What you are asked to do - Nothing in the records may be dropped. Retype them all exactly.

Supplied records -
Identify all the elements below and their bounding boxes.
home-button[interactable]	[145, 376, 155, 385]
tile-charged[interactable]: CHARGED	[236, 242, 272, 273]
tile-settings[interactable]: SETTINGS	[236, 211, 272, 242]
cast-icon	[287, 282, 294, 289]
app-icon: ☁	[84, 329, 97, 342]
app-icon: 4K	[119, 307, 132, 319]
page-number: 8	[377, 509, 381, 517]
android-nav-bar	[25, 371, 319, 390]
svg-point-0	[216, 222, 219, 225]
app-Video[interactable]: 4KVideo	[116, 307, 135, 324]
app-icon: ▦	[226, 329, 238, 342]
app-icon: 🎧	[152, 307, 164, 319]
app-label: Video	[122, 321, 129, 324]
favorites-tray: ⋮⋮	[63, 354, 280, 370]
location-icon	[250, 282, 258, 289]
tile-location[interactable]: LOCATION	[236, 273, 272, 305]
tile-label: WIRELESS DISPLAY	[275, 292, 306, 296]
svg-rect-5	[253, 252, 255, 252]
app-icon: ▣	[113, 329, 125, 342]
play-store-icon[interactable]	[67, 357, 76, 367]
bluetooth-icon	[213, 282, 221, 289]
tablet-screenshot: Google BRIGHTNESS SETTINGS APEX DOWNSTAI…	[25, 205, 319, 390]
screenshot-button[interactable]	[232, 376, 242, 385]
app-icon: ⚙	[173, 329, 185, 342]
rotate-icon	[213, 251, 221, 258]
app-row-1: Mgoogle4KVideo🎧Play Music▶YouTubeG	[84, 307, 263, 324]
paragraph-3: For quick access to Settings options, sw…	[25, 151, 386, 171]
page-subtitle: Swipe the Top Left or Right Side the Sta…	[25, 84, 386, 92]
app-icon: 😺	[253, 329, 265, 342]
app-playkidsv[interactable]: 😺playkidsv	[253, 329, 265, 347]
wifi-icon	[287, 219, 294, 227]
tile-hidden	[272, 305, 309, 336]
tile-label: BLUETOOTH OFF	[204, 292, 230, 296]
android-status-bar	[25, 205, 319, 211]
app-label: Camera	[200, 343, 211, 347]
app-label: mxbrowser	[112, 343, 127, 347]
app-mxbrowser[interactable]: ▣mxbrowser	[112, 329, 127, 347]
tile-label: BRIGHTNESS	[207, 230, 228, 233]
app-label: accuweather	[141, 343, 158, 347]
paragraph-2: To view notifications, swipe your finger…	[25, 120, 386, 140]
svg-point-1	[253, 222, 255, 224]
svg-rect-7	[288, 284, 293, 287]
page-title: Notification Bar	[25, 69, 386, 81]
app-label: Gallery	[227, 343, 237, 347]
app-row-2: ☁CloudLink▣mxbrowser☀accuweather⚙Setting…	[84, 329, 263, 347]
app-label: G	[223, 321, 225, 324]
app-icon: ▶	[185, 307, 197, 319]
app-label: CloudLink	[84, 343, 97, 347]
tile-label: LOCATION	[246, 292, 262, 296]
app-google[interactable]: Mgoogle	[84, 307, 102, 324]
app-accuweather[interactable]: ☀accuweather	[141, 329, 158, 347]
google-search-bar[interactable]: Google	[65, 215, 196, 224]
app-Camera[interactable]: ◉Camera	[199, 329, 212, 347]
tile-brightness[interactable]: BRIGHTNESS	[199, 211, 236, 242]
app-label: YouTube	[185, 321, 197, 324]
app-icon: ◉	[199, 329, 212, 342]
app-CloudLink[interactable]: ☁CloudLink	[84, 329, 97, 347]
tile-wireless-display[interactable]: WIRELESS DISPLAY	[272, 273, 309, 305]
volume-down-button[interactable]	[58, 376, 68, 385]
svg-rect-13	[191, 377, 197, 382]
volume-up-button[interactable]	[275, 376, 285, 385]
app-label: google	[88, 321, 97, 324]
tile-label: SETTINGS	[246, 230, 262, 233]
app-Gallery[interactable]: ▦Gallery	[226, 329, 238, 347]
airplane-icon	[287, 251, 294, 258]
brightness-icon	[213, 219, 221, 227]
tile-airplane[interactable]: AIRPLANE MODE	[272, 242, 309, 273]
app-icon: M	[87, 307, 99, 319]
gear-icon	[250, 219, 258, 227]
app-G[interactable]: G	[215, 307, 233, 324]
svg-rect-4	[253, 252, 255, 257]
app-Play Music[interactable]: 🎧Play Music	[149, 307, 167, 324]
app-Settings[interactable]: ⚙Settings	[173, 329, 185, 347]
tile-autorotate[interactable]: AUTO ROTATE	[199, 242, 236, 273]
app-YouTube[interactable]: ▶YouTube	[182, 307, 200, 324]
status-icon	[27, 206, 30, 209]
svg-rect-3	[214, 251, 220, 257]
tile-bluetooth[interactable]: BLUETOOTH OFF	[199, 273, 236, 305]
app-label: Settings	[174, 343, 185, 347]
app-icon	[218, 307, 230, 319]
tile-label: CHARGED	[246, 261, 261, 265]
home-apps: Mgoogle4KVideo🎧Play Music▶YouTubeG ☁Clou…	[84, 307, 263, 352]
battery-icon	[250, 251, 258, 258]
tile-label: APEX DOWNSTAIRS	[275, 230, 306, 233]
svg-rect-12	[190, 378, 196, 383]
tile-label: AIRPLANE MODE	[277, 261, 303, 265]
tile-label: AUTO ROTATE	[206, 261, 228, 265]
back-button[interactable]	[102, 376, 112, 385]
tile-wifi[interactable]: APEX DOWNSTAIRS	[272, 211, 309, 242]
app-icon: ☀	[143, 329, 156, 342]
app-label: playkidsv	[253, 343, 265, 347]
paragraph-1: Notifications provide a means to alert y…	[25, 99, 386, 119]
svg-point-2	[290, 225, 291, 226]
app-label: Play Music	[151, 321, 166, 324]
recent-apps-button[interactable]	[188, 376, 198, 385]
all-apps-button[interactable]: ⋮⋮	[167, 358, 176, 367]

Answer for the task -
Identify all the elements below and their bounding boxes.
home-button[interactable]	[145, 376, 155, 385]
tile-charged[interactable]: CHARGED	[236, 242, 272, 273]
tile-settings[interactable]: SETTINGS	[236, 211, 272, 242]
cast-icon	[287, 282, 294, 289]
app-icon: ☁	[84, 329, 97, 342]
app-icon: 4K	[119, 307, 132, 319]
page-number: 8	[377, 509, 381, 517]
android-nav-bar	[25, 371, 319, 390]
svg-point-0	[216, 222, 219, 225]
app-Video[interactable]: 4KVideo	[116, 307, 135, 324]
app-icon: ▦	[226, 329, 238, 342]
app-icon: 🎧	[152, 307, 164, 319]
app-label: Video	[122, 321, 129, 324]
favorites-tray: ⋮⋮	[63, 354, 280, 370]
location-icon	[250, 282, 258, 289]
tile-location[interactable]: LOCATION	[236, 273, 272, 305]
tile-label: WIRELESS DISPLAY	[275, 292, 306, 296]
svg-rect-5	[253, 252, 255, 252]
app-icon: ▣	[113, 329, 125, 342]
play-store-icon[interactable]	[67, 357, 76, 367]
bluetooth-icon	[213, 282, 221, 289]
tablet-screenshot: Google BRIGHTNESS SETTINGS APEX DOWNSTAI…	[25, 205, 319, 390]
screenshot-button[interactable]	[232, 376, 242, 385]
app-icon: ⚙	[173, 329, 185, 342]
rotate-icon	[213, 251, 221, 258]
app-row-1: Mgoogle4KVideo🎧Play Music▶YouTubeG	[84, 307, 263, 324]
paragraph-3: For quick access to Settings options, sw…	[25, 151, 386, 171]
page-subtitle: Swipe the Top Left or Right Side the Sta…	[25, 84, 386, 92]
app-icon: 😺	[253, 329, 265, 342]
app-playkidsv[interactable]: 😺playkidsv	[253, 329, 265, 347]
wifi-icon	[287, 219, 294, 227]
tile-hidden	[272, 305, 309, 336]
tile-label: BLUETOOTH OFF	[204, 292, 230, 296]
android-status-bar	[25, 205, 319, 211]
app-label: Camera	[200, 343, 211, 347]
app-label: mxbrowser	[112, 343, 127, 347]
app-mxbrowser[interactable]: ▣mxbrowser	[112, 329, 127, 347]
tile-label: BRIGHTNESS	[207, 230, 228, 233]
app-label: accuweather	[141, 343, 158, 347]
paragraph-2: To view notifications, swipe your finger…	[25, 120, 386, 140]
svg-point-1	[253, 222, 255, 224]
svg-rect-7	[288, 284, 293, 287]
page-title: Notification Bar	[25, 69, 386, 81]
app-label: Gallery	[227, 343, 237, 347]
app-row-2: ☁CloudLink▣mxbrowser☀accuweather⚙Setting…	[84, 329, 263, 347]
app-label: G	[223, 321, 225, 324]
app-icon: ▶	[185, 307, 197, 319]
app-label: CloudLink	[84, 343, 97, 347]
tile-label: LOCATION	[246, 292, 262, 296]
app-google[interactable]: Mgoogle	[84, 307, 102, 324]
app-accuweather[interactable]: ☀accuweather	[141, 329, 158, 347]
google-search-bar[interactable]: Google	[65, 215, 196, 224]
app-Camera[interactable]: ◉Camera	[199, 329, 212, 347]
tile-brightness[interactable]: BRIGHTNESS	[199, 211, 236, 242]
app-label: YouTube	[185, 321, 197, 324]
app-icon: ◉	[199, 329, 212, 342]
app-CloudLink[interactable]: ☁CloudLink	[84, 329, 97, 347]
tile-wireless-display[interactable]: WIRELESS DISPLAY	[272, 273, 309, 305]
volume-down-button[interactable]	[58, 376, 68, 385]
svg-rect-13	[191, 377, 197, 382]
volume-up-button[interactable]	[275, 376, 285, 385]
app-label: google	[88, 321, 97, 324]
tile-label: SETTINGS	[246, 230, 262, 233]
app-Gallery[interactable]: ▦Gallery	[226, 329, 238, 347]
airplane-icon	[287, 251, 294, 258]
brightness-icon	[213, 219, 221, 227]
tile-airplane[interactable]: AIRPLANE MODE	[272, 242, 309, 273]
app-icon: M	[87, 307, 99, 319]
gear-icon	[250, 219, 258, 227]
app-G[interactable]: G	[215, 307, 233, 324]
svg-rect-4	[253, 252, 255, 257]
app-Play Music[interactable]: 🎧Play Music	[149, 307, 167, 324]
app-Settings[interactable]: ⚙Settings	[173, 329, 185, 347]
tile-autorotate[interactable]: AUTO ROTATE	[199, 242, 236, 273]
app-YouTube[interactable]: ▶YouTube	[182, 307, 200, 324]
status-icon	[27, 206, 30, 209]
svg-rect-3	[214, 251, 220, 257]
tile-bluetooth[interactable]: BLUETOOTH OFF	[199, 273, 236, 305]
app-label: Settings	[174, 343, 185, 347]
app-icon	[218, 307, 230, 319]
tile-label: CHARGED	[246, 261, 261, 265]
home-apps: Mgoogle4KVideo🎧Play Music▶YouTubeG ☁Clou…	[84, 307, 263, 352]
battery-icon	[250, 251, 258, 258]
tile-label: APEX DOWNSTAIRS	[275, 230, 306, 233]
svg-rect-12	[190, 378, 196, 383]
tile-label: AIRPLANE MODE	[277, 261, 303, 265]
tile-label: AUTO ROTATE	[206, 261, 228, 265]
back-button[interactable]	[102, 376, 112, 385]
tile-wifi[interactable]: APEX DOWNSTAIRS	[272, 211, 309, 242]
app-icon: ☀	[143, 329, 156, 342]
app-label: playkidsv	[253, 343, 265, 347]
paragraph-1: Notifications provide a means to alert y…	[25, 99, 386, 119]
svg-point-2	[290, 225, 291, 226]
app-label: Play Music	[151, 321, 166, 324]
recent-apps-button[interactable]	[188, 376, 198, 385]
all-apps-button[interactable]: ⋮⋮	[167, 358, 176, 367]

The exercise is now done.